**** Supplied information ****

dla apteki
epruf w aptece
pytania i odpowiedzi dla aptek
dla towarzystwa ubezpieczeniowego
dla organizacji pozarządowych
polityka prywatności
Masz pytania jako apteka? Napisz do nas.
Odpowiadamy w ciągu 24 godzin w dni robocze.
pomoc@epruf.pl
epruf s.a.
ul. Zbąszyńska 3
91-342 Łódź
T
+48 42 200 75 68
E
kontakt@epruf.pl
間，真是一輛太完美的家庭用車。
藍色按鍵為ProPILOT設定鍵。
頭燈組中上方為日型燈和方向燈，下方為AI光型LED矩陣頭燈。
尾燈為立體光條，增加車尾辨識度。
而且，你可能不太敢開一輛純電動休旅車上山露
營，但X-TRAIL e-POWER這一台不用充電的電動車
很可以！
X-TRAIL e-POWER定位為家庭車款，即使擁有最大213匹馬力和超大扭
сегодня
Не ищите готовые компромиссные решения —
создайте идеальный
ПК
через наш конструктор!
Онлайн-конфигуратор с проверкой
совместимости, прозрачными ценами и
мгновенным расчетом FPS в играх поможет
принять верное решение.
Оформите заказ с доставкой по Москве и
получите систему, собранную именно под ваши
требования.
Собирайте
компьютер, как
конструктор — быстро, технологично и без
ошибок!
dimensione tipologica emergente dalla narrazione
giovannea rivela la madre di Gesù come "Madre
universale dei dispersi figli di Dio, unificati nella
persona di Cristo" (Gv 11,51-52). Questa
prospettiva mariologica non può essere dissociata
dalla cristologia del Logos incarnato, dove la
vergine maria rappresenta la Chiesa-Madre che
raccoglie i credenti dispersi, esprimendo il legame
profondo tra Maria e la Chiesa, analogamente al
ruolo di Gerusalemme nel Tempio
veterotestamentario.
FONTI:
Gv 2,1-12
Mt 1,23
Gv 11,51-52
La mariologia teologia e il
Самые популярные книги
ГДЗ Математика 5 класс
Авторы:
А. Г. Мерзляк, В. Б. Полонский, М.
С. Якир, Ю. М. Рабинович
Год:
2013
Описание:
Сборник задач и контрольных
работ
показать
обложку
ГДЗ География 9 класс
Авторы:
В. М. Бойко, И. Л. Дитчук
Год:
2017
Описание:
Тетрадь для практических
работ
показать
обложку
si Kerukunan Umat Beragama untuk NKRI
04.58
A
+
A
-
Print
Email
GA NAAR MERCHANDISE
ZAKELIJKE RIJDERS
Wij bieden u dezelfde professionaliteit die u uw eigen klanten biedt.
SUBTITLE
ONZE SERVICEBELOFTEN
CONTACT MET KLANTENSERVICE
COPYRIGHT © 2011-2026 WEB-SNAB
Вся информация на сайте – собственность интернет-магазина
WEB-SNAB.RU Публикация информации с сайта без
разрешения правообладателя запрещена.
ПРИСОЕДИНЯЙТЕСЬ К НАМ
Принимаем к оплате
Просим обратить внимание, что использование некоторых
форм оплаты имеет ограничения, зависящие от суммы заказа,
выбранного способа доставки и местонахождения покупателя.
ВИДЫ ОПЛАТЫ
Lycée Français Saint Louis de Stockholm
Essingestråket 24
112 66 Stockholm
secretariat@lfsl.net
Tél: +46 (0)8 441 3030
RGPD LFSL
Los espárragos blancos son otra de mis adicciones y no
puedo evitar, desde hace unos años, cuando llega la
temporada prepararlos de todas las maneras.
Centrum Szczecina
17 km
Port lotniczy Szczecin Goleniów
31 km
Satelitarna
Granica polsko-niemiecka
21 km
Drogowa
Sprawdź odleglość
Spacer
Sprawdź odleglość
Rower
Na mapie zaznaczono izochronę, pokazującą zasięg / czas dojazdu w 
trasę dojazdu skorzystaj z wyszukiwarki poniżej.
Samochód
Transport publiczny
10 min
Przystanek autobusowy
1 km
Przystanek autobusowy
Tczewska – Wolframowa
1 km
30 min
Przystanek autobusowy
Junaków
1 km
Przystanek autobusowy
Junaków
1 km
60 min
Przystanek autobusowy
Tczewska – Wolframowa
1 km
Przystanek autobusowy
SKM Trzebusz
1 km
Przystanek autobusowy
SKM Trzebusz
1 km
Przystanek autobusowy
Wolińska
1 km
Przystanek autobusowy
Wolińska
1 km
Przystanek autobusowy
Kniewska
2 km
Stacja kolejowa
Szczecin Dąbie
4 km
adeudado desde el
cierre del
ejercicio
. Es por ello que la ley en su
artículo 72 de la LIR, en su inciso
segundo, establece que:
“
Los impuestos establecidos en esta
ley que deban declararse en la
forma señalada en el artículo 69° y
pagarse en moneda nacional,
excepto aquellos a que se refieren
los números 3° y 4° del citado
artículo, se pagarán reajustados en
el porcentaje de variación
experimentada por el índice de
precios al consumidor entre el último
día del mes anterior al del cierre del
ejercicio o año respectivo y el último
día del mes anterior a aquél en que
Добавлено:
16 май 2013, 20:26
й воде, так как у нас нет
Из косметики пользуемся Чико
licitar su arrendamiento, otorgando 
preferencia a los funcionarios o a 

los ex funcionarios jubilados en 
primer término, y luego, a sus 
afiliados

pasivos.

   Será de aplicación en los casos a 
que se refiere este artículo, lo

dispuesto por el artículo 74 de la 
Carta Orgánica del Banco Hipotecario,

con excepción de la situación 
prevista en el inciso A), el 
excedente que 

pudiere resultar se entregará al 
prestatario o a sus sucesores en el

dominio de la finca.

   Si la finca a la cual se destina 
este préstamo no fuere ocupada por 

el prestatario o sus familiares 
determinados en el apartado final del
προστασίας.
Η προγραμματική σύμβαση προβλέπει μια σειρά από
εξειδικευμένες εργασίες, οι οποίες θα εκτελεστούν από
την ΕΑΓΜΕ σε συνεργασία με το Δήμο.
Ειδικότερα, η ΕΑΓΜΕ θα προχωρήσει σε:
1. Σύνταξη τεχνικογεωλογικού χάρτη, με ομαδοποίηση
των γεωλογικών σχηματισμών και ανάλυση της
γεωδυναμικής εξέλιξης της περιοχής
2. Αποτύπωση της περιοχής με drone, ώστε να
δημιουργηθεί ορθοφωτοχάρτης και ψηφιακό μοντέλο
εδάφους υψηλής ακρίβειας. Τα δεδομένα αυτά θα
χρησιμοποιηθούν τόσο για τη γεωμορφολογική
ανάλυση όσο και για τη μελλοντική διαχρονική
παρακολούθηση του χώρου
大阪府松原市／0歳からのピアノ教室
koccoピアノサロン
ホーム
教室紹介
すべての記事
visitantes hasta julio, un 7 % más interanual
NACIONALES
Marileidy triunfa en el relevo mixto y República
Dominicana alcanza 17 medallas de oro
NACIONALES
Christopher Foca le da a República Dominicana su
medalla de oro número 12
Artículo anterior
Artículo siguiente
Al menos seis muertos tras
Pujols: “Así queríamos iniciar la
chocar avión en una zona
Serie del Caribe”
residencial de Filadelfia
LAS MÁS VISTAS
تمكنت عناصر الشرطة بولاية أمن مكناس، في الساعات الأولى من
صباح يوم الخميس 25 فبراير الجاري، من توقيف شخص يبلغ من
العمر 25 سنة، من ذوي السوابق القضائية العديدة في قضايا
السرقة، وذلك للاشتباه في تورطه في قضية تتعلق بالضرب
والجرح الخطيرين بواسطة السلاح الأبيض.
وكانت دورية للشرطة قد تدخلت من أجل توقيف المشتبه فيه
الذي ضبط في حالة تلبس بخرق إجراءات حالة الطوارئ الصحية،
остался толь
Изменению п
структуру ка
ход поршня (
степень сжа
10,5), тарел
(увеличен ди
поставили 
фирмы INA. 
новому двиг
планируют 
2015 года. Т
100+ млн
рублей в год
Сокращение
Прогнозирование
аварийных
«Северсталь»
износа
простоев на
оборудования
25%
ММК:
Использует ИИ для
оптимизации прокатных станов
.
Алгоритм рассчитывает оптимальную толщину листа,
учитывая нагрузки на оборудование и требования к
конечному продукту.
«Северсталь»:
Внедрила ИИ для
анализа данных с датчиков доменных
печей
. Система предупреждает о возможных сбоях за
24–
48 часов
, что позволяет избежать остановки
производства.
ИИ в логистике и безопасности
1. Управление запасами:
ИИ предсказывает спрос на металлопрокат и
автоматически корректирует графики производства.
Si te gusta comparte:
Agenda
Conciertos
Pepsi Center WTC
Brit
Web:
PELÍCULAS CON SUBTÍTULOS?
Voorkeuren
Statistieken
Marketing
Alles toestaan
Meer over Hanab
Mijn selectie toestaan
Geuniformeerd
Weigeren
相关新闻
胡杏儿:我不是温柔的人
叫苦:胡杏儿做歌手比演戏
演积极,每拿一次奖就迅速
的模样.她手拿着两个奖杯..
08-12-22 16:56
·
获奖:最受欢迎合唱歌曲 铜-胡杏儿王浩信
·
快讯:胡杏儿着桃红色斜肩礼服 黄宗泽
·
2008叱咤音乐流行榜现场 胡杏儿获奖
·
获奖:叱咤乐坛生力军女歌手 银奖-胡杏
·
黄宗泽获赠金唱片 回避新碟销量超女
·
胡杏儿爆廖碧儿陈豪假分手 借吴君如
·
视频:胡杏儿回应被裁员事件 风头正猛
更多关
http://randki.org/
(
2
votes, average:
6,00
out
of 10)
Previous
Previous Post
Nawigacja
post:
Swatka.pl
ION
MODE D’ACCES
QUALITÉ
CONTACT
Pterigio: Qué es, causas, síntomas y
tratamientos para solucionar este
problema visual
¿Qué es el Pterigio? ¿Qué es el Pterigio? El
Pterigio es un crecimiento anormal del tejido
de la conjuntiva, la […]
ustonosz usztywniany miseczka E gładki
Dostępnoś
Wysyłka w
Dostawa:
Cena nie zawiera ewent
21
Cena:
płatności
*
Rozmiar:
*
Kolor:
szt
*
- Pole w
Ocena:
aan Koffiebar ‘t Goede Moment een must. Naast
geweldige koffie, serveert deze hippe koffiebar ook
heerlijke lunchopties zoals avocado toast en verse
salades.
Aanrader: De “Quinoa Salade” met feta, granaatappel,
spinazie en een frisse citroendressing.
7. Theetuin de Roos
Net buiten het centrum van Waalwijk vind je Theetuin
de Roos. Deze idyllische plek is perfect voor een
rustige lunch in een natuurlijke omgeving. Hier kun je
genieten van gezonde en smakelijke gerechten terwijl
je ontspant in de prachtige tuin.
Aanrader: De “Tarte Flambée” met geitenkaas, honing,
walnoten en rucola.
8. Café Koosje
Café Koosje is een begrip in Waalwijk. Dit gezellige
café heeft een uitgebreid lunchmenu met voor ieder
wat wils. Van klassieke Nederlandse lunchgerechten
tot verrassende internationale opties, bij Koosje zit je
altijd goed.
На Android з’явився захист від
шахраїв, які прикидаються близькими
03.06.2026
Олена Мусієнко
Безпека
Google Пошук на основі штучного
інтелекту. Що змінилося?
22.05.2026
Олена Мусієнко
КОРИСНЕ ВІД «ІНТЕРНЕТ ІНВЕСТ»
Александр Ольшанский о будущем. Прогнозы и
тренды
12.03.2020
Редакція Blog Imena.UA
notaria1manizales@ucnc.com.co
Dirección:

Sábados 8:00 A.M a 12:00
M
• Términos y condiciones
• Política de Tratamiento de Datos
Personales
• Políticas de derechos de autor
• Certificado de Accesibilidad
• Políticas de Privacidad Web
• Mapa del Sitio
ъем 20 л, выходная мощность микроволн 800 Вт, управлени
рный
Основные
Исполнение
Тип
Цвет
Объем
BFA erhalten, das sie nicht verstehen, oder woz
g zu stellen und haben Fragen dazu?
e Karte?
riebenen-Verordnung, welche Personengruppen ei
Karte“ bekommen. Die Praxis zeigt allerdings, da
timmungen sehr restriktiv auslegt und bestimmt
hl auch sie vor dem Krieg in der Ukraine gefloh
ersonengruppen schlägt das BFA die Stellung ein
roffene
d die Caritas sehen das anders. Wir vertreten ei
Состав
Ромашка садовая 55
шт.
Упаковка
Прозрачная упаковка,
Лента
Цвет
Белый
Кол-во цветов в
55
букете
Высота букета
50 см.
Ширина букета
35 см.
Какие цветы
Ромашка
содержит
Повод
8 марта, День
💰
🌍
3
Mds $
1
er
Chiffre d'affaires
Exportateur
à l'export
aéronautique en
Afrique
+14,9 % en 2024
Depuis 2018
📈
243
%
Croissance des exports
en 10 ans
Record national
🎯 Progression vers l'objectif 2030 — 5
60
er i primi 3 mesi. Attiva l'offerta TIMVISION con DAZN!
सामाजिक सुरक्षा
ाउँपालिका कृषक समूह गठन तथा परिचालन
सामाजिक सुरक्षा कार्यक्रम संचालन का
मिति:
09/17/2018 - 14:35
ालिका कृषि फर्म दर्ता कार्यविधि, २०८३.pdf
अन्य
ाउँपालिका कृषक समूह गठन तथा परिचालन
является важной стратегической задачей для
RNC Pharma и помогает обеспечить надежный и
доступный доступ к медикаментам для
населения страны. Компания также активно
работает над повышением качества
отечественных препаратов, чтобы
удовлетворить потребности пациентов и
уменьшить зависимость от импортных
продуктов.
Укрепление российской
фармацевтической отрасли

****

**What you have to do:** Show all lines from the entries that hold "funcionarios".

**Finished exercise:**
preferencia a los funcionarios o a 
los ex funcionarios jubilados en 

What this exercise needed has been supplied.